Assistant Professor Anson Ma (Chemical & Biomolecular Engineering) has received a National Science Foundation Early Career Development (CAREER) award, which will support his research involving the use of carbon nanotubes to stabilize emulsions. The $400,000, five-year grant is the 26th CAREER Award among current UConn engineering faculty.
Emulsions result when two or more immiscible liquids are agitated together. Think of oil and water, which combine only when the mixture is vigorously shaken. Normally, such emulsions are unstable and the two liquids separate into two distinct layers when left undisturbed. To enable stable dispersion, stabilizers or emulsifying agents are added. Dishwashing liquid, for example, is a commonly-used emulsifying agent in our daily lives.
Dr. Ma’s work will examine whether the shape of stabilizer particles can increase the stability of the emulsions. He hypothesizes that compared to spherical particles, rod-shaped particles will permit a greater number of particle-to-particle contacts, forming stronger protective layers around liquid droplets and thus preventing the droplets from merging together. In particular, Dr. Ma and his team are interested in exploring the use of carbon nanotubes (CNTs), which have a rod-like shape and a high aspect ratio (ratio of length to diameter). CNTs have been well researched and documented in the scientific literature. They can also be chemically modified to “program” their behavior at the interface, according to Dr. Ma.
The research will take place in several interdependent phases, with the first centering on model development. Dr. Ma will collaborate with a French research team led by Prof. Francisco Chinesta (EADS chair professor at Ecole Centrale de Nantes) in developing a model that aptly correlates the microstructure with the flow behavior of CNTs at a liquid-liquid or air-liquid interface. Meanwhile, Dr. Ma and his graduate students (Sahil Vora,Yang Guo, and Huseini Patanwala) will carry out experimental studies to reveal how the two liquids actually respond to the introduction of the CNTs. They will also explore how CNTs at the interface form orderly structures, or alter their structural alignment, when compressed. Throughout the project, the researchers will carefully examine their samples using state-of-the-art experimental techniques to characterize and understand the behavior of the liquids and the CNT stabilizers under different conditions.
The success of the research will offer a general and yet relatively simple method for improving the stability of emulsions, and for prolonging the shelf life of widely used pharmaceutical, agricultural, and other chemical products. The findings may also revolutionize the use of nanoparticles for immobilizing oil that is trapped tightly within rock formations. Dr. Ma notes that in the long-term, the research may offer important clues for the development of metamaterials that can be used in cloaking devices and in light-based circuits that may outperform electron-based computers in terms of speed, power consumption and cost.

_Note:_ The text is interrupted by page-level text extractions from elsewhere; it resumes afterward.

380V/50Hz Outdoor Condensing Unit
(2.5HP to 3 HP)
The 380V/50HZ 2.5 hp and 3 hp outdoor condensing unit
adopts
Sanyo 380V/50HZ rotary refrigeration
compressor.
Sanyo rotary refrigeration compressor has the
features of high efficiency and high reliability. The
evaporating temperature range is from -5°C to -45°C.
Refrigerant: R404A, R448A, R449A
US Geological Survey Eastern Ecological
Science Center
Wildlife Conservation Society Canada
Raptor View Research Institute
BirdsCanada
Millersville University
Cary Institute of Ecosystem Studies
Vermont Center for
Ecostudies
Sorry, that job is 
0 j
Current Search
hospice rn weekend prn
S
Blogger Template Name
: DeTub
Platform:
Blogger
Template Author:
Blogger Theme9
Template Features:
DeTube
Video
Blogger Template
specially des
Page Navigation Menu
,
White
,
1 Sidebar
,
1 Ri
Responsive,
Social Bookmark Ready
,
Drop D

Dr. Ma intends to integrate undergraduate and graduate students, middle and high school teachers, and visiting high school students, at all levels of the project. He also intends to use this project as an educational platform for outreach to high school students in underserved communities. In particular, he envisions a series of hands-on demonstrations, including the use of culinary foams and emulsions (e.g., cappuccino foam, ice cream mix) as food-based themes that illustrate basic scientific concepts while conveying the fun of engineering.

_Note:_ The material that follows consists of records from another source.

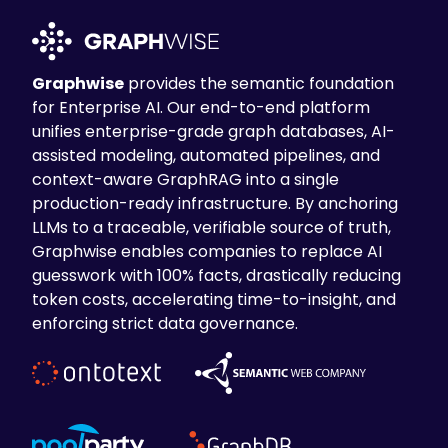
Graphwise
provides the semantic foundation
for Enterprise AI. Our end-to-end platform
unifies enterprise-grade graph databases, AI-
assisted modeling, automated pipelines, and
context-aware GraphRAG into a single
production-ready infrastructure. By anchoring
LLMs to a traceable, verifiable source of truth,
Graphwise enables companies to replace AI
guesswork with 100% facts, drastically reducing
token costs, accelerating time-to-insight, and
enforcing strict data governance.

In 2012, the Dr. Ma and his team hosted 10 undergraduates, one high school student, and one high school teacher, who worked on various projects ranging from the rheology of nanotube-stabilized emulsions to the science of ice cream making (in collaboration with the UConn Dairy Bar). A Mentor Connection participant, DiOnte Moore, who participated in the ice cream project, recently decided to attend UConn.
Dr. Ma, who earned his Ph.D. from the University of Cambridge in the UK, joined UConn in August 2011 following a two-year appointment as the J. Evans Attwell-Welch Postdoctoral Fellow at Rice University. He has a dual appointment in the Polymer Program at the Institute of Materials Science (IMS). He recently received the Distinguished Young Rheologist Award from TA Instruments, along with an NSF Early Concept Grant for Exploration Research (EAGER) award, which focuses on investigating the use of nanoparticles in the delivery of cancer drugs.